We may disclose Personal Data to service providers (including hosting, analytics, technology, communication, security and fraud, support, customer service, and Services fulfillment partners) required to provide the Services.
Personal Data that we collect may be transferred to a third party if we undergo a merger, acquisition, bankruptcy, or other transaction in which that third party assumes control of our business (in whole or in part). Should one of these events occur, we will make reasonable efforts to notify you before your information becomes subject to different privacy and security policies and practices.
Security
We seek to protect Personal Data from unauthorized access, use, and disclosure using appropriate physical, technical, organizational, and administrative security measures based on the type of Personal Data and how we are processing that data. You should also help protect your data by appropriately selecting and protecting your password and/or other sign-on mechanism, limiting access to your computer or device and browser, and signing off after you have finished accessing your account. Although we work to protect the security of your account and other data that we hold in our records, please be aware that no method of transmitting data over the Internet or storing data is completely secure.

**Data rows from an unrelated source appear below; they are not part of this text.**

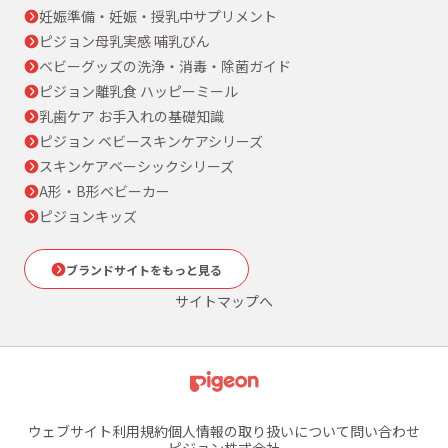
妊娠準備・妊娠・授乳中サプリメント
ピジョン母乳実感 哺乳びん
ベビーグッズの洗浄・消毒・除菌ガイド
ピジョン離乳食 ハッピーミール
乳歯ケア お手入れの基礎知識
ピジョン ベビースキンケアシリーズ
スキンケアベーシックシリーズ
A形・B形ベビーカー
ピジョンキッズ
ブランドサイトをもっと見る
サイトマップへ
ウェブサイト利用規約
個人情報の取り扱いについて
問い合わせ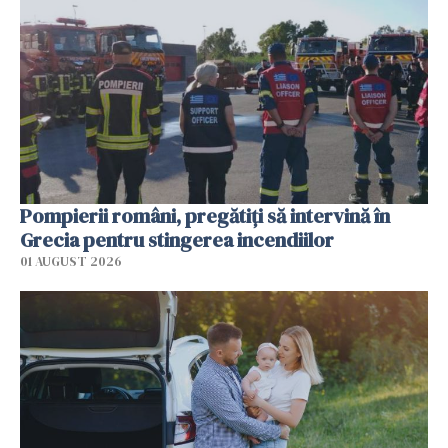
Pompierii români, pregătiţi să intervină în
Grecia pentru stingerea incendiilor
01 AUGUST 2026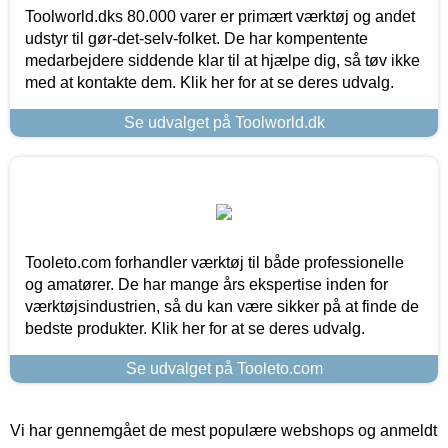
Toolworld.dks 80.000 varer er primært værktøj og andet
udstyr til gør-det-selv-folket. De har kompentente
medarbejdere siddende klar til at hjælpe dig, så tøv ikke
med at kontakte dem. Klik her for at se deres udvalg.
Se udvalget på Toolworld.dk
Tooleto.com forhandler værktøj til både professionelle
og amatører. De har mange års ekspertise inden for
værktøjsindustrien, så du kan være sikker på at finde de
bedste produkter. Klik her for at se deres udvalg.
Se udvalget på Tooleto.com
Vi har gennemgået de mest populære webshops og anmeldt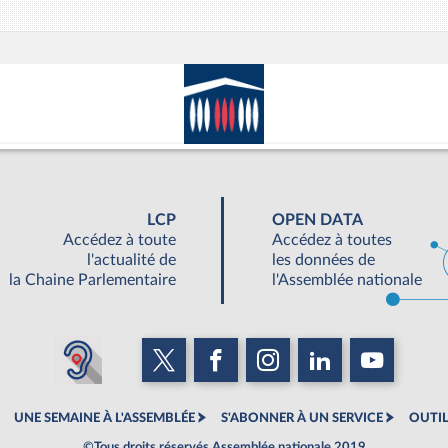
LCP
OPEN DATA
Accédez à toute
Accédez à toutes
l'actualité de
les données de
la Chaine Parlementaire
l'Assemblée nationale
UNE SEMAINE À L'ASSEMBLÉE
S'ABONNER À UN SERVICE
OUTIL
©Tous droits réservés Assemblée nationale 2019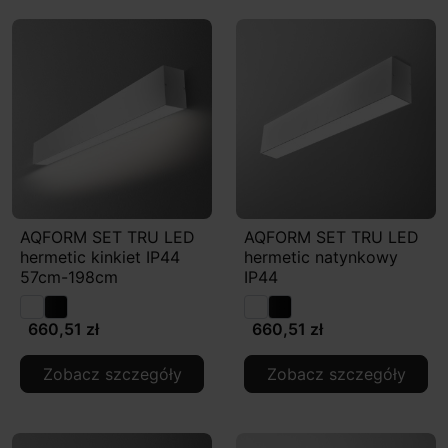
AQFORM SET TRU LED
AQFORM SET TRU LED
hermetic kinkiet IP44
hermetic natynkowy
57cm-198cm
IP44
660,51 zł
660,51 zł
Zobacz szczegóły
Zobacz szczegóły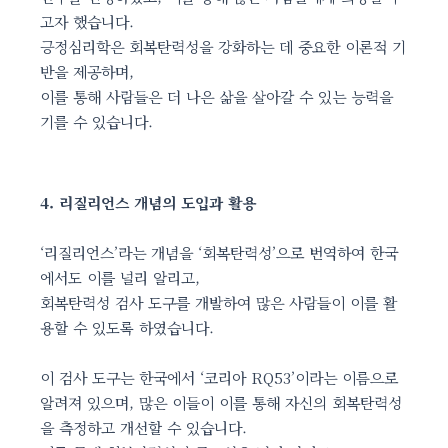
고자 했습니다.
긍정심리학은 회복탄력성을 강화하는 데 중요한 이론적 기
반을 제공하며,
이를 통해 사람들은 더 나은 삶을 살아갈 수 있는 능력을
기를 수 있습니다.
4. 리질리언스 개념의 도입과 활용
‘리질리언스’라는 개념을 ‘회복탄력성’으로 번역하여 한국
에서도 이를 널리 알리고,
회복탄력성 검사 도구를 개발하여 많은 사람들이 이를 활
용할 수 있도록 하였습니다.
이 검사 도구는 한국에서 ‘코리아 RQ53’이라는 이름으로
알려져 있으며, 많은 이들이 이를 통해 자신의 회복탄력성
을 측정하고 개선할 수 있습니다.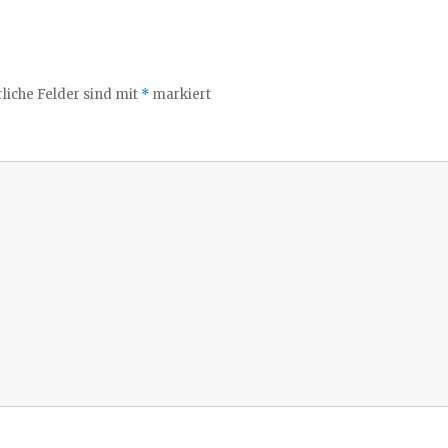
liche Felder sind mit
*
markiert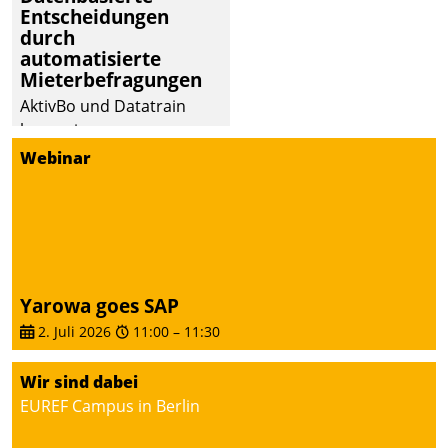
Entscheidungen
deutscher
durch
Wohnungsunternehmen
automatisierte
– und beschleunigt damit
Mieterbefragungen
den Weg vom
AktivBo und Datatrain
Mieteranliegen zum
kooperieren –
Dienstleisterauftrag.
Immobilienunternehmen
Webinar
profitieren: Die nahtlose
Integration der Lösungen
von AktivBo und
Datatrain ermöglicht
automatisiert ausgelöste,
zielgerichtete
Yarowa goes SAP
Mieterbefragungen – eine
2. Juli 2026
11:00
–
11:30
starke Grundlage für
intelligente,
Wir sind dabei
datengestützte
EUREF Campus in Berlin
Entscheidungen.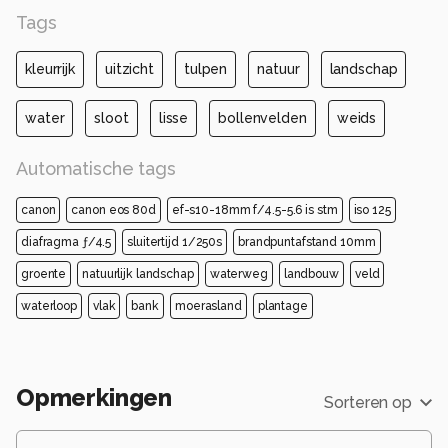
Tags
kleurrijk
uitzicht
tulpen
natuur
landschap
water
sloot
lisse
bollenvelden
weids
Automatische tags
canon
canon eos 80d
ef-s10-18mm f/4.5-5.6 is stm
iso 125
diafragma ƒ/4.5
sluitertijd 1/250s
brandpuntafstand 10mm
groente
natuurlijk landschap
waterweg
landbouw
veld
waterloop
vlak
bank
moerasland
plantage
Opmerkingen
Sorteren op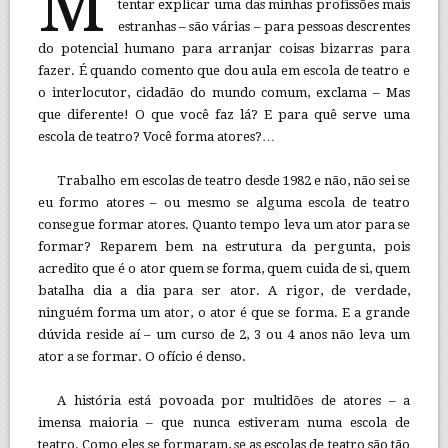
M
tentar explicar uma das minhas profissões mais
estranhas – são várias – para pessoas descrentes
do potencial humano para arranjar coisas bizarras para
fazer. É quando comento que dou aula em escola de teatro e
o interlocutor, cidadão do mundo comum, exclama – Mas
que diferente! O que você faz lá? E para quê serve uma
escola de teatro? Você forma atores?…
Trabalho em escolas de teatro desde 1982 e não, não sei se
eu formo atores – ou mesmo se alguma escola de teatro
consegue formar atores. Quanto tempo leva um ator para se
formar? Reparem bem na estrutura da pergunta, pois
acredito que é o ator quem se forma, quem cuida de si, quem
batalha dia a dia para ser ator. A rigor, de verdade,
ninguém forma um ator, o ator é que se forma. E a grande
dúvida reside aí – um curso de 2, 3 ou 4 anos não leva um
ator a se formar. O ofício é denso.
A história está povoada por multidões de atores – a
imensa maioria – que nunca estiveram numa escola de
teatro. Como eles se formaram, se as escolas de teatro são tão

We retain Personal Data in accordance with the terms and conditions of the Terms of Service.
State Law Privacy Rights
California Resident Rights
The California Consumer Privacy Act (CCPA) allows you to make certain requests about your personal information, including the right to:
• Request details on the categories of personal information we collect or disclose about you.

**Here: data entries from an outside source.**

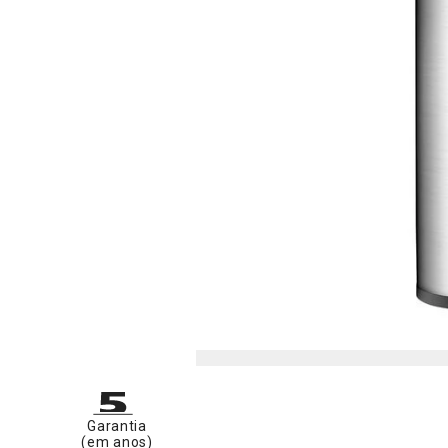
Garantia
(em anos)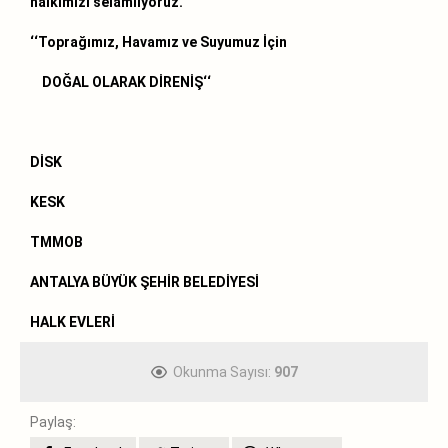
halkımızı selamlıyoruz.
‘‘Toprağımız, Havamız ve Suyumuz İçin
DOĞAL OLARAK DİRENİŞ‘‘
DİSK
KESK
TMMOB
ANTALYA BÜYÜK ŞEHİR BELEDİYESİ
HALK EVLERİ
Okunma Sayısı:
907
Paylaş: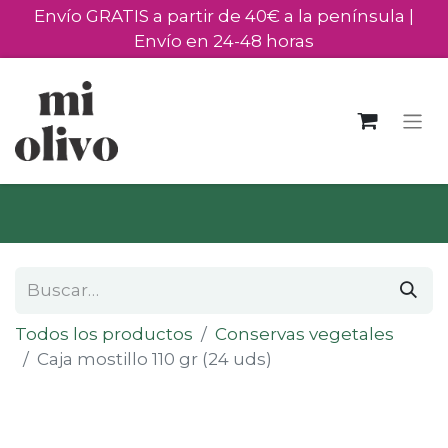
Envío GRATIS a partir de 40€ a la península |
Envío en 24-48 horas
Todos los productos
Conservas vegetales
Caja mostillo 110 gr (24 uds)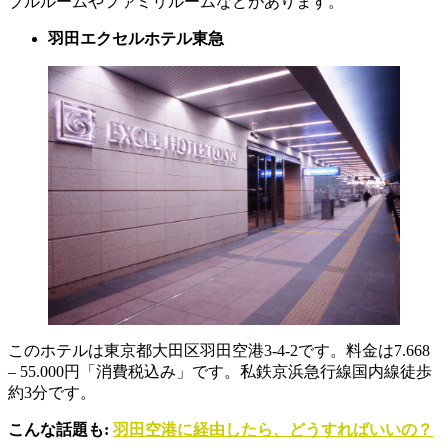
ブルルームやファミリルームなどがあります。
羽田エクセルホテル東急
このホテルは東京都大田区羽田空港3-4-2です。料金は7.668
– 55.000円「消費税込み」です。私鉄京浜急行線国内線徒歩
約3分です。
こんな話題も:
羽田空港に経由したら、どうすればいいの？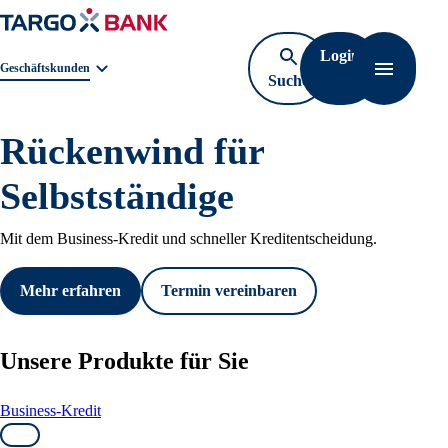
Login
Geschäftsbereichnavigation. Aktuelle Auswahl:
Geschäftskunden
Suche
Navigati
öffnen
Rückenwind für
Selbstständige
Mit dem Business-Kredit und schneller Kreditentscheidung.
Mehr erfahren
Termin vereinbaren
Unsere Produkte für Sie
Business-Kredit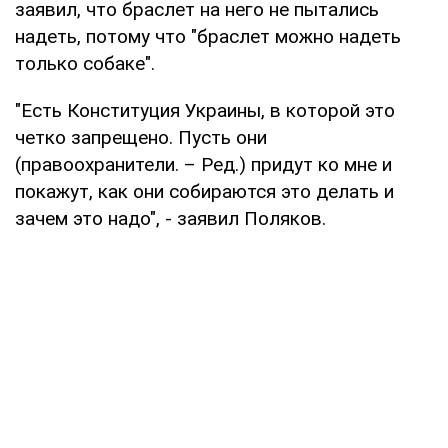
заявил, что браслет на него не пытались
надеть, потому что "браслет можно надеть
только собаке".
"Есть Конституция Украины, в которой это
четко запрещено. Пусть они
(правоохранители. – Ред.) придут ко мне и
покажут, как они собираются это делать и
зачем это надо", - заявил Поляков.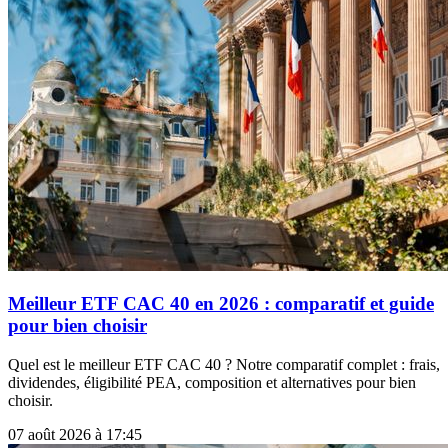
Meilleur ETF CAC 40 en 2026 : comparatif et guide
pour bien choisir
Quel est le meilleur ETF CAC 40 ? Notre comparatif complet : frais,
dividendes, éligibilité PEA, composition et alternatives pour bien
choisir.
07 août 2026 à 17:45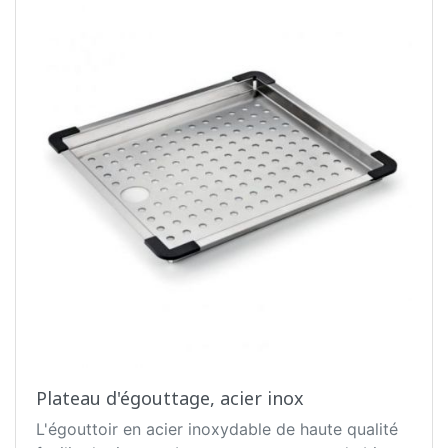
Plateau d'égouttage, acier inox
L'égouttoir en acier inoxydable de haute qualité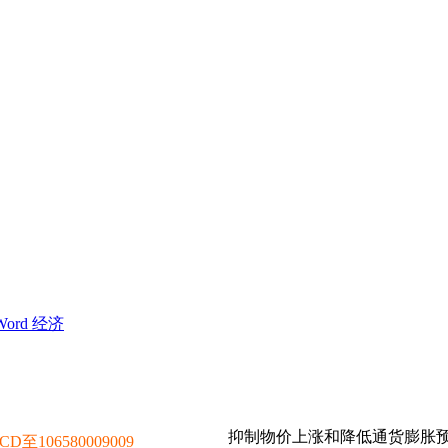
t Word 经济
抑制物价上涨和降低通货膨胀
106580009009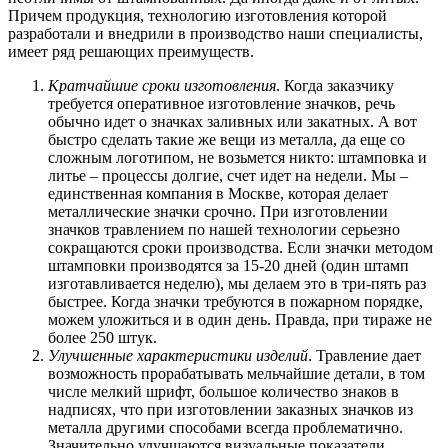
Причем продукция, технологию изготовления которой
разработали и внедрили в производство наши специалисты,
имеет ряд решающих преимуществ.
Кратчайшие сроки изготовления
. Когда заказчику
требуется оперативное изготовление значков, речь
обычно идет о значках заливных или закатных. А вот
быстро сделать такие же вещи из металла, да еще со
сложным логотипом, не возьмется никто: штамповка и
литье – процессы долгие, счет идет на недели. Мы –
единственная компания в Москве, которая делает
металлические значки срочно. При изготовлении
значков травлением по нашей технологии серьезно
сокращаются сроки производства. Если значки методом
штамповки производятся за 15-20 дней (один штамп
изготавливается неделю), мы делаем это в три-пять раз
быстрее. Когда значки требуются в пожарном порядке,
можем уложиться и в один день. Правда, при тираже не
более 250 штук.
Улучшенные характеристики изделий
. Травление дает
возможность прорабатывать мельчайшие детали, в том
числе мелкий шрифт, большое количество знаков в
надписях, что при изготовлении заказных значков из
металла другими способами всегда проблематично.
Значительно улучшаются визуальные показатели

• Access and receive a copy of your personal information.• Request deletion of certain personal information.
• Opt out of the sale of personal information (we do not sell personal information).
If you wish to exercise your rights, please contact us using the information below.
Nevada Resident Rights
If you are a resident of Nevada, you have the right to opt out of the sale of certain Personal Data. We do not sell Personal Data to third parties.
Contact Information
If you have any questions or comments about this Privacy Policy, the ways in which we access, collect, and use Personal Data, or your choices and rights regarding such access, collection, and use, please do not hesitate to contact us at:
Website: www.trybloom.app
Email: hello@trybloom.app
Changes to this Policy
If we decide to change our privacy policy, we will post those changes on this page. Summary of
changes so far:
Jan 13, 2025: First published.
Mar 31, 2025: Added details about how user approved health data is shared with APIs.